For every line that contains the string "Files", pull that line out of the material below.
(SUPPLIED ENTRIES)
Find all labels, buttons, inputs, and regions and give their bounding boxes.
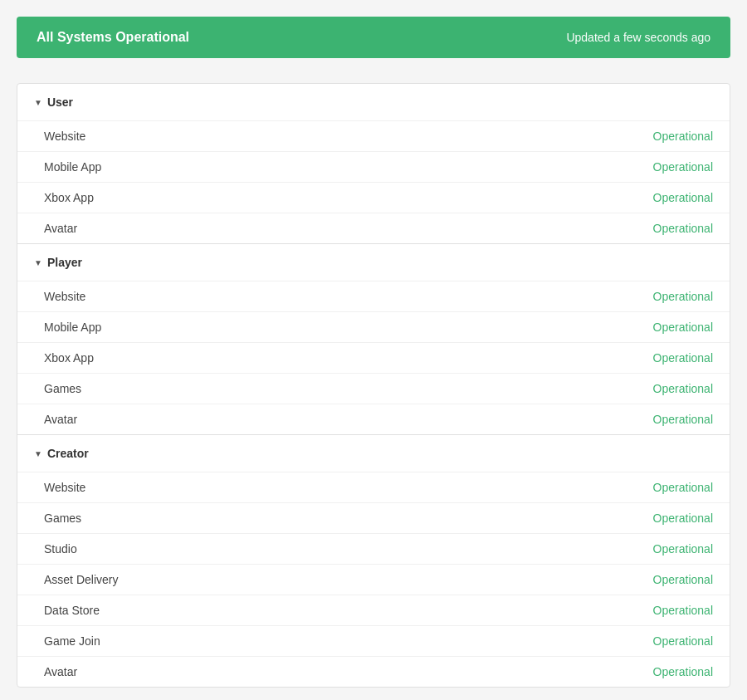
table-row: WebsiteOperational [17,120,730,151]
service-status: Operational [653,191,713,204]
page-wrapper: All Systems Operational Updated a few se… [0,0,747,700]
service-name: Avatar [44,665,77,678]
table-row: Mobile AppOperational [17,151,730,182]
table-row: WebsiteOperational [17,281,730,311]
table-row: GamesOperational [17,502,730,533]
group-header-creator[interactable]: ▼Creator [17,435,730,472]
service-status: Operational [653,160,713,174]
table-row: GamesOperational [17,373,730,404]
table-row: Xbox AppOperational [17,342,730,373]
service-status: Operational [653,665,713,678]
table-row: Asset DeliveryOperational [17,564,730,595]
service-name: Games [44,382,81,395]
service-name: Mobile App [44,160,101,174]
table-row: AvatarOperational [17,213,730,243]
table-row: StudioOperational [17,533,730,564]
service-name: Website [44,290,85,303]
service-name: Avatar [44,222,77,235]
group-user: ▼UserWebsiteOperationalMobile AppOperati… [17,84,730,244]
service-name: Website [44,130,85,143]
service-name: Xbox App [44,191,94,204]
service-status: Operational [653,573,713,586]
group-creator: ▼CreatorWebsiteOperationalGamesOperation… [17,435,730,687]
service-status: Operational [653,351,713,365]
service-name: Studio [44,542,77,556]
status-banner-updated: Updated a few seconds ago [566,31,710,44]
service-status: Operational [653,542,713,556]
chevron-down-icon: ▼ [34,449,42,458]
group-items-user: WebsiteOperationalMobile AppOperationalX… [17,120,730,243]
service-name: Mobile App [44,321,101,334]
service-status: Operational [653,321,713,334]
table-row: AvatarOperational [17,404,730,434]
service-name: Avatar [44,413,77,426]
service-name: Asset Delivery [44,573,118,586]
service-status: Operational [653,130,713,143]
service-name: Xbox App [44,351,94,365]
chevron-down-icon: ▼ [34,258,42,267]
service-name: Website [44,481,85,494]
group-label: User [47,95,73,109]
table-row: Mobile AppOperational [17,311,730,342]
service-status: Operational [653,512,713,525]
chevron-down-icon: ▼ [34,98,42,107]
service-name: Game Join [44,634,100,648]
group-label: Creator [47,447,89,460]
service-status: Operational [653,413,713,426]
table-row: Xbox AppOperational [17,182,730,213]
service-status: Operational [653,290,713,303]
group-header-player[interactable]: ▼Player [17,244,730,281]
group-label: Player [47,256,82,269]
group-player: ▼PlayerWebsiteOperationalMobile AppOpera… [17,244,730,435]
group-items-player: WebsiteOperationalMobile AppOperationalX… [17,281,730,434]
table-row: WebsiteOperational [17,472,730,502]
service-status: Operational [653,604,713,617]
systems-container: ▼UserWebsiteOperationalMobile AppOperati… [17,83,730,688]
service-name: Data Store [44,604,100,617]
table-row: Data StoreOperational [17,595,730,625]
status-banner: All Systems Operational Updated a few se… [17,17,730,58]
table-row: AvatarOperational [17,656,730,687]
table-row: Game JoinOperational [17,625,730,656]
group-items-creator: WebsiteOperationalGamesOperationalStudio… [17,472,730,687]
service-status: Operational [653,481,713,494]
group-header-user[interactable]: ▼User [17,84,730,120]
service-name: Games [44,512,81,525]
service-status: Operational [653,222,713,235]
service-status: Operational [653,382,713,395]
status-banner-title: All Systems Operational [37,30,189,45]
service-status: Operational [653,634,713,648]
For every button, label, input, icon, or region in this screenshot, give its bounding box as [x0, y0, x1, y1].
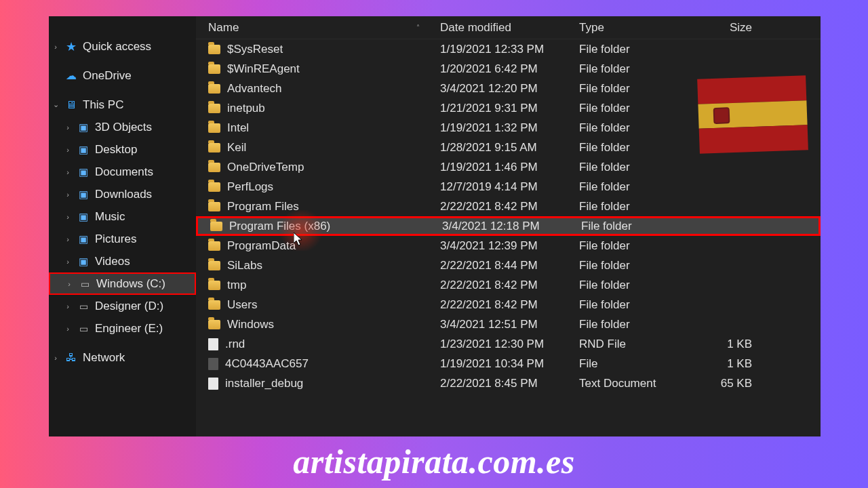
file-name: 4C0443AAC657: [225, 357, 309, 371]
sidebar-item-folder[interactable]: ›▣Pictures: [49, 228, 196, 250]
column-header-date[interactable]: Date modified: [440, 21, 579, 35]
folder-row[interactable]: tmp 2/22/2021 8:42 PM File folder: [196, 275, 821, 295]
file-date: 1/19/2021 10:34 PM: [440, 357, 579, 371]
folder-icon: [210, 222, 222, 231]
column-label: Name: [208, 21, 239, 35]
file-name: ProgramData: [227, 239, 296, 253]
file-name: Program Files: [227, 200, 299, 214]
sidebar-label: Music: [95, 210, 196, 224]
file-name: installer_debug: [225, 377, 303, 390]
file-type: File folder: [579, 298, 691, 312]
file-name: SiLabs: [227, 259, 262, 272]
chevron-right-icon: ›: [65, 280, 73, 288]
folder-row[interactable]: Program Files (x86) 3/4/2021 12:18 PM Fi…: [196, 216, 821, 236]
file-name: PerfLogs: [227, 180, 273, 194]
file-date: 3/4/2021 12:51 PM: [440, 318, 579, 331]
sidebar-label: Downloads: [95, 188, 196, 201]
folder-row[interactable]: $WinREAgent 1/20/2021 6:42 PM File folde…: [196, 59, 821, 79]
file-name: .rnd: [225, 338, 245, 351]
column-label: Size: [730, 21, 752, 34]
file-type: File folder: [579, 141, 691, 155]
file-name: Program Files (x86): [229, 220, 330, 233]
column-label: Date modified: [440, 21, 511, 34]
folder-row[interactable]: Windows 3/4/2021 12:51 PM File folder: [196, 314, 821, 334]
sidebar-label: Network: [83, 351, 196, 365]
sidebar-item-folder[interactable]: ›▣Music: [49, 205, 196, 228]
sidebar-item-folder[interactable]: ›▣Videos: [49, 250, 196, 272]
folder-icon: [208, 320, 220, 329]
sidebar-label: Videos: [95, 255, 196, 268]
folder-icon: [208, 143, 220, 152]
folder-icon: [208, 241, 220, 251]
sidebar-label: Documents: [95, 165, 196, 179]
folder-icon: ▣: [76, 187, 91, 202]
file-row[interactable]: installer_debug 2/22/2021 8:45 PM Text D…: [196, 373, 821, 393]
folder-row[interactable]: $SysReset 1/19/2021 12:33 PM File folder: [196, 39, 821, 59]
network-icon: 🖧: [64, 350, 79, 365]
file-size: 65 KB: [691, 377, 766, 390]
sidebar-label: Pictures: [95, 232, 196, 246]
folder-icon: [208, 281, 220, 290]
file-icon: [208, 358, 218, 370]
file-name: Users: [227, 298, 257, 312]
file-type: RND File: [579, 338, 691, 351]
sidebar-label: Desktop: [95, 143, 196, 157]
file-row[interactable]: .rnd 1/23/2021 12:30 PM RND File 1 KB: [196, 334, 821, 354]
chevron-right-icon: ›: [64, 235, 72, 243]
sidebar-item-drive[interactable]: ›▭Designer (D:): [49, 295, 196, 317]
file-name: tmp: [227, 279, 246, 292]
sidebar-item-folder[interactable]: ›▣Documents: [49, 161, 196, 183]
star-icon: ★: [64, 39, 79, 54]
file-type: File folder: [579, 180, 691, 194]
file-type: File folder: [579, 62, 691, 76]
column-header-size[interactable]: Size: [691, 21, 766, 35]
folder-icon: ▣: [76, 254, 91, 269]
column-header-type[interactable]: Type: [579, 21, 691, 35]
file-row[interactable]: 4C0443AAC657 1/19/2021 10:34 PM File 1 K…: [196, 354, 821, 373]
sidebar-item-drive[interactable]: ›▭Windows (C:): [49, 272, 196, 295]
file-name: inetpub: [227, 102, 265, 115]
folder-row[interactable]: PerfLogs 12/7/2019 4:14 PM File folder: [196, 177, 821, 197]
sidebar-label: Quick access: [83, 40, 196, 54]
sidebar-item-onedrive[interactable]: ☁ OneDrive: [49, 64, 196, 87]
chevron-down-icon: ⌄: [52, 100, 60, 109]
sidebar-label: 3D Objects: [95, 121, 196, 134]
file-date: 2/22/2021 8:44 PM: [440, 259, 579, 272]
folder-icon: ▣: [76, 142, 91, 157]
file-date: 1/23/2021 12:30 PM: [440, 338, 579, 351]
drive-icon: ▭: [77, 277, 92, 291]
file-type: File folder: [579, 200, 691, 214]
drive-icon: ▭: [76, 321, 91, 336]
sidebar-item-folder[interactable]: ›▣Downloads: [49, 183, 196, 205]
sidebar-item-folder[interactable]: ›▣3D Objects: [49, 116, 196, 138]
folder-row[interactable]: Users 2/22/2021 8:42 PM File folder: [196, 295, 821, 314]
file-date: 3/4/2021 12:18 PM: [442, 220, 581, 233]
sidebar-label: OneDrive: [83, 69, 196, 83]
file-date: 2/22/2021 8:45 PM: [440, 377, 579, 390]
file-type: File folder: [579, 279, 691, 292]
file-type: File folder: [579, 121, 691, 135]
folder-row[interactable]: SiLabs 2/22/2021 8:44 PM File folder: [196, 256, 821, 275]
file-icon: [208, 378, 218, 390]
folder-icon: ▣: [76, 209, 91, 224]
chevron-right-icon: ›: [64, 123, 72, 131]
file-icon: [208, 338, 218, 350]
chevron-right-icon: ›: [64, 258, 72, 266]
sidebar-item-drive[interactable]: ›▭Engineer (E:): [49, 317, 196, 340]
folder-icon: [208, 45, 220, 54]
file-type: File: [579, 357, 691, 371]
folder-row[interactable]: ProgramData 3/4/2021 12:39 PM File folde…: [196, 236, 821, 256]
file-type: File folder: [581, 220, 693, 233]
drive-icon: ▭: [76, 299, 91, 314]
sidebar-item-folder[interactable]: ›▣Desktop: [49, 138, 196, 161]
folder-row[interactable]: OneDriveTemp 1/19/2021 1:46 PM File fold…: [196, 157, 821, 177]
sidebar-item-quick-access[interactable]: › ★ Quick access: [49, 35, 196, 58]
sidebar-item-network[interactable]: › 🖧 Network: [49, 346, 196, 369]
file-date: 3/4/2021 12:20 PM: [440, 82, 579, 96]
folder-icon: [208, 84, 220, 94]
folder-row[interactable]: Program Files 2/22/2021 8:42 PM File fol…: [196, 197, 821, 216]
file-type: File folder: [579, 239, 691, 253]
sidebar-item-this-pc[interactable]: ⌄ 🖥 This PC: [49, 94, 196, 116]
column-header-name[interactable]: Name ˄: [196, 21, 440, 35]
folder-icon: [208, 300, 220, 310]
(End SUPPLIED ENTRIES)
# EXERCISE RESPONSE
file-name: Program Files: [227, 200, 299, 214]
folder-row[interactable]: Program Files (x86) 3/4/2021 12:18 PM Fi…: [196, 216, 821, 236]
file-name: Program Files (x86): [229, 220, 330, 233]
folder-row[interactable]: Program Files 2/22/2021 8:42 PM File fol…: [196, 197, 821, 216]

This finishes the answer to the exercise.